|Got dreams? You'll need this|
In honor of all those athletes who will realize their long term goal of running in Monday's Boston Marathon, it seems fitting to write today about "grit".
About a year ago, Angela Lee Duckworth, a management consultant-turned educator-turned -University of Pennsylvania psychologist gave a Ted Talk about the concept of "grit". It is here.
In her presentation, Dr. Duckworth talked about successful kids and the usual correlates: talent, upbringing, socioeconomic station, etc. Her conclusion: even more than intelligence, a significant predictor of success is "grit": The tenacity of motivated people to pursue a long term goal without quitting.
This month, an essay writtenby Alfie Kohn, author of "The Myth of the Spoiled Child" has been appearing in different publications. In his argument, he debunks and characterizes the concept of "grit" as a trendy, wrongly accepted link to success, one he fears will turn parents into task masters and their children into frustrated, disappointed worker bees trying in vain to meet impossible goals.
Here is an excerpt:
"The problems with grit... To begin with, not everything is worth doing, let alone doing for extended periods, and not everyone who works hard is pursuing something worthwhile. On closer inspection, the concept of grit turns out to be dubious, as does the evidence cited to support it. Persistence can actually backfire and distract from more important goals."
I have a problem with all of this massive point-missing.
For detractors to confuse "grit", which deals with the dreams of passionate people, with "persistence" which deals with the habits of productive people, is to confuse dreams with plans, skills with gifts, effort with drive, and all the other things that separate tenacious super-achievers from hard-working drones.
And for proponents to treat the notion of grit as a "discovery", a link to success, something to incorporate into our psycho-speak and foster in the classroom as teachable behaviors, is as much a failure to "get" grit and understand its role in the work of very successful people.
First, while many possess strong work ethic, grit is rare.
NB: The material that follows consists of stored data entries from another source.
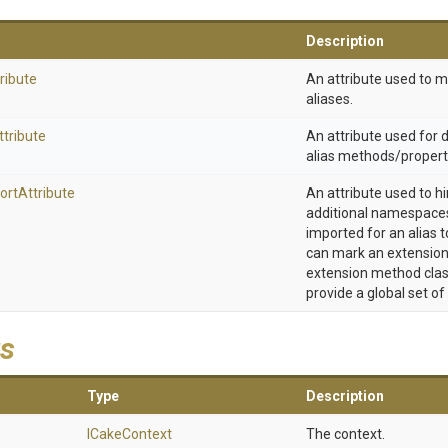
Description
ribute
An attribute used to 
aliases.
ttribute
An attribute used for
alias methods/propert
ort
Attribute
An attribute used to h
additional namespaces
imported for an alias t
can mark an extension
extension method clas
provide a global set of
s
Type
Description
ICakeContext
The context.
Really, how many thirty-year-old millionaires do most of us have over for dinner? Thirty-year-old millionaires are too busy to eat dinner.
Second, it isn't a single behavior like time-management or careful note-taking. It co-exists with passion, the way dreams co-exist with imagination.
Third, it can't be taught any more than confidence can be taught. You can't go buy it or find a grit expert to talk to the class. You've got grit if you've got other things first, like vision and scary-competitive drive.
Fourth, where it is present, it is involuntary. Grit is as willful in a dream-maker as breathing, and it's foolish to treat this as something that we should, or even can, dial up or down in another person.
And this brings me to the title of my post: When to tell a child, young or adult, to quit?
Where there is grit, there is passion. To urge our children away from "gritty" behavior because a passion in our view is "not worthwhile" or, so that they can "pursue other opportunities" is to dishonor that passion. And however gently we do it, to suggest that someone give up on their passion is like asking them to live without a digit, to accept a lifelong feeling of having left something unfinished.
To live with "might have".
What an insult to people who, fueled by their own spirit, spend years creeping toward a goal, all while developing the patience and pace and maturity to know it may not - but may - happen at once.
The person who is advised to quit, who quits out of frustration, who must quit out of necessity may live free of those spiritual muscle cramps that come with journeying toward a long term goal, but dreams die slowly. When it's all over, we only trade those cramps for a limp. I did this. Frustrated over my sluggish success as a published writer, I stopped writing a while back to "pursue other opportunities" and I died a little more every day.
When I was able to return to writing full-time, I started publishing like nobody's business.
To be sure, mindful parents should realize when a child is spinning their wheels in pursuit of a goal that will never be met - crappy baseball players will not grow up and play for the Red Sox. Sometimes there really are opportunity costs and good parents can and should help their kids identify their particular joys and talents.
And yes, anyone with a near-impossible dream should have their own plan B, a way to support themselves, an order of priorities that enables them to live independently and not drag dependents if there are any, through a life of skeletal expenses and late notices.
We once joked - sort of - about putting all of our kids through bartending school so that they could always pay the rent, dress for the weather and keep their lights on while they went after- or didn't - the thing they had to do with their particular talents and spirit.
Like love, a passionate pursuit doesn't always give back right away. But to be blind to the difference between plans and dreams, to ever nudge our children away from pursuing a passion, is on par with asking why they would bother with love at all - when they could spend their time and energy on something "more worthwhile".
When to tell a child, young or adult, to quit a dream?